Gather the lines below that include the string "Kota", copying each in full.

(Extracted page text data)
----------------------------------------

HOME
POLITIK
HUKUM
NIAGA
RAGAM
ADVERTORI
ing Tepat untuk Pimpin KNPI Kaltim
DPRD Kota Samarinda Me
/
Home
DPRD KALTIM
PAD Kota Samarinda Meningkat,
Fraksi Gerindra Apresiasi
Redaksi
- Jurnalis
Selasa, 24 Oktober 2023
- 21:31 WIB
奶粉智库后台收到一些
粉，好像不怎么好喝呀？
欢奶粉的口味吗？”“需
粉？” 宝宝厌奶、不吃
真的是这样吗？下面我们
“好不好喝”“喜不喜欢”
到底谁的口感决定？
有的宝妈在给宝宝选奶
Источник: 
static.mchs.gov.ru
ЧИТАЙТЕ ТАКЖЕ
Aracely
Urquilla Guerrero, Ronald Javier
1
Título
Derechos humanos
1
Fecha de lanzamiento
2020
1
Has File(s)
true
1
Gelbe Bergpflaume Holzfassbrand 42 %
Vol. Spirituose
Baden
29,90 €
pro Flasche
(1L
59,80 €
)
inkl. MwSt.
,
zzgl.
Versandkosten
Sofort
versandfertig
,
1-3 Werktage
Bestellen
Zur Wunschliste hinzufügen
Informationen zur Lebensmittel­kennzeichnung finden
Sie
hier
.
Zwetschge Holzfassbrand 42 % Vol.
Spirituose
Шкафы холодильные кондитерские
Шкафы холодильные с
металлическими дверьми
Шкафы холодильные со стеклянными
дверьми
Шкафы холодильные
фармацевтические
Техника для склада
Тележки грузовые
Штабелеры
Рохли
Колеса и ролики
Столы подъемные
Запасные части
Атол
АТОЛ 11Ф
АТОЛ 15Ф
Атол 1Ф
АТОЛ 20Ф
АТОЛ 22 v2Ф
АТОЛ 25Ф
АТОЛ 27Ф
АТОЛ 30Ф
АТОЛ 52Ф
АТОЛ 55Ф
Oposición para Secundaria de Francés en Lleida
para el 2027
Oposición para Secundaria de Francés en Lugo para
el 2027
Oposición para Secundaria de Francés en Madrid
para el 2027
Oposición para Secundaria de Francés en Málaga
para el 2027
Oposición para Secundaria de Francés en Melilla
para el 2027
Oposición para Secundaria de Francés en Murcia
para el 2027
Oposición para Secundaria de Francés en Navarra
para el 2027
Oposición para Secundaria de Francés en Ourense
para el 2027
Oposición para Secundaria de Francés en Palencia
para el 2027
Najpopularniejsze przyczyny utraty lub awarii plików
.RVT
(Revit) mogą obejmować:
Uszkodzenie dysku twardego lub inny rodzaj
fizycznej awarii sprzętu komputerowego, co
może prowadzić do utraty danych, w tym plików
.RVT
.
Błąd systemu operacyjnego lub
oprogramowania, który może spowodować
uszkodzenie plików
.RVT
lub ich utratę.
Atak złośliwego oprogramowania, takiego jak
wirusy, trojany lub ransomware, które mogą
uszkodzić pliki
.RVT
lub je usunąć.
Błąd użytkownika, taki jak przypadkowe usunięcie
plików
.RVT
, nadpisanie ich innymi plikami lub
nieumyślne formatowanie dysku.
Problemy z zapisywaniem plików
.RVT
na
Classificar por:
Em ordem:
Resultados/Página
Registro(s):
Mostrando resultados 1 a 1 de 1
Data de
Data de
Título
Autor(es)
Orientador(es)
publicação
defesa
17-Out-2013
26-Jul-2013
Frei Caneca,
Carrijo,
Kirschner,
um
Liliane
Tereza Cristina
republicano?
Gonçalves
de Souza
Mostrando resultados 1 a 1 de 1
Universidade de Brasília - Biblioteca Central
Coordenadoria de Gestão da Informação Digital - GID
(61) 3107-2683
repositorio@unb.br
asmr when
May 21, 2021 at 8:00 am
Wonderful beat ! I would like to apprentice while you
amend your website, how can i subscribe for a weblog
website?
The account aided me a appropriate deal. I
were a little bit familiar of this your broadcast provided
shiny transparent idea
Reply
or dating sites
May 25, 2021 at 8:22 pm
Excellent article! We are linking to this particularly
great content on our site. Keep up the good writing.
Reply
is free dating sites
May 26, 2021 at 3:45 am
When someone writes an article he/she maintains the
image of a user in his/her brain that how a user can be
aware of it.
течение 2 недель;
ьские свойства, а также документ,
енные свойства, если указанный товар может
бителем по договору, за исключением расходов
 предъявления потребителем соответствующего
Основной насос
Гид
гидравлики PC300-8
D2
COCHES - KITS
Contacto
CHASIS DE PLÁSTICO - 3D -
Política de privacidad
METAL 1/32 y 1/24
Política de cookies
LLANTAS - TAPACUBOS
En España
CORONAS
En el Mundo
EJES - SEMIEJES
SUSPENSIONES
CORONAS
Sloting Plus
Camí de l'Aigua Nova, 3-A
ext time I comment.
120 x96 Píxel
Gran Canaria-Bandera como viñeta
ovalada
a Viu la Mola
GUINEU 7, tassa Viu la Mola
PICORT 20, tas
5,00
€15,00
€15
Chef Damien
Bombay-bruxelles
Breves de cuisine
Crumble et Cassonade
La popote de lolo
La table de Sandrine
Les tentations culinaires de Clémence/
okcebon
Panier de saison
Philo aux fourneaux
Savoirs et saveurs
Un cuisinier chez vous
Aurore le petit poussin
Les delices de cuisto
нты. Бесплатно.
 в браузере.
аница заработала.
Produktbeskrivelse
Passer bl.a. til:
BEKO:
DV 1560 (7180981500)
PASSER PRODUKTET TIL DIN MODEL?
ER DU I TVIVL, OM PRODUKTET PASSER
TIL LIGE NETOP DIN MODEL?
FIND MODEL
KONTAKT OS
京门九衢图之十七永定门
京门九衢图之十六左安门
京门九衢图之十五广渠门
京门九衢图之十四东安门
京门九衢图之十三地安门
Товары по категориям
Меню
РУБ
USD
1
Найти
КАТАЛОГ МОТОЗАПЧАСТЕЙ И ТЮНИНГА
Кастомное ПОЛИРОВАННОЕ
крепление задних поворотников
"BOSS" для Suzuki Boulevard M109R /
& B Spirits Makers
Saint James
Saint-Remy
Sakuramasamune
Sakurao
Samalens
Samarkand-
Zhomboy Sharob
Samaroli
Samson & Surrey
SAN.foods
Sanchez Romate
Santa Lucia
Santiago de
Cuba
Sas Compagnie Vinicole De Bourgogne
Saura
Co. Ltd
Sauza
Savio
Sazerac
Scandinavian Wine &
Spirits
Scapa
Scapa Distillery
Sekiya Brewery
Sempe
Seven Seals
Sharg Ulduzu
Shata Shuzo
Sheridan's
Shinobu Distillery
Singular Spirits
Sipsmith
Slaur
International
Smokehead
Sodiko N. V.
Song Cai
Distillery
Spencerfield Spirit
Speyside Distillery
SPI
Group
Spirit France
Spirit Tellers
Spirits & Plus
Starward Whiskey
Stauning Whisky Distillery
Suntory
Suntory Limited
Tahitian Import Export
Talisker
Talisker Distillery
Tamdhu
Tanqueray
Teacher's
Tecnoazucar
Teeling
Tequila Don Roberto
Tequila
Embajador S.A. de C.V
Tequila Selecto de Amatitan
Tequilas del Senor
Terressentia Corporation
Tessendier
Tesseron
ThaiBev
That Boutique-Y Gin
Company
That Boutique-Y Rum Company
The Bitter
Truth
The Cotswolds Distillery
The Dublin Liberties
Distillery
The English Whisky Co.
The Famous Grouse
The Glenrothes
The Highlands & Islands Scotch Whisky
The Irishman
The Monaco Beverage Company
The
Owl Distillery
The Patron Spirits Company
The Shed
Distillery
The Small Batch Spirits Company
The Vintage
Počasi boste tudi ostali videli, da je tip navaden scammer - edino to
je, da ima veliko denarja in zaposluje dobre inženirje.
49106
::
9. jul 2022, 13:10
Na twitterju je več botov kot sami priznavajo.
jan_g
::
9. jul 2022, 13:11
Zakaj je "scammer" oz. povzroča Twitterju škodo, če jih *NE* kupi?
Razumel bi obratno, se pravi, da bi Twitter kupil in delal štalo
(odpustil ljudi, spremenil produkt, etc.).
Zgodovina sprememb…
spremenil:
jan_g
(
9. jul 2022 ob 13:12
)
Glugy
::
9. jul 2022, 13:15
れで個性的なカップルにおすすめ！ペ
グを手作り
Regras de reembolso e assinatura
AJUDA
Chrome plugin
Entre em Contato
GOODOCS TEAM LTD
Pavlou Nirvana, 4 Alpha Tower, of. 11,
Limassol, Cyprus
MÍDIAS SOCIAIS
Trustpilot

----------------------------------------

**ANSWER SECTION:**
DPRD Kota Samarinda Me
PAD Kota Samarinda Meningkat,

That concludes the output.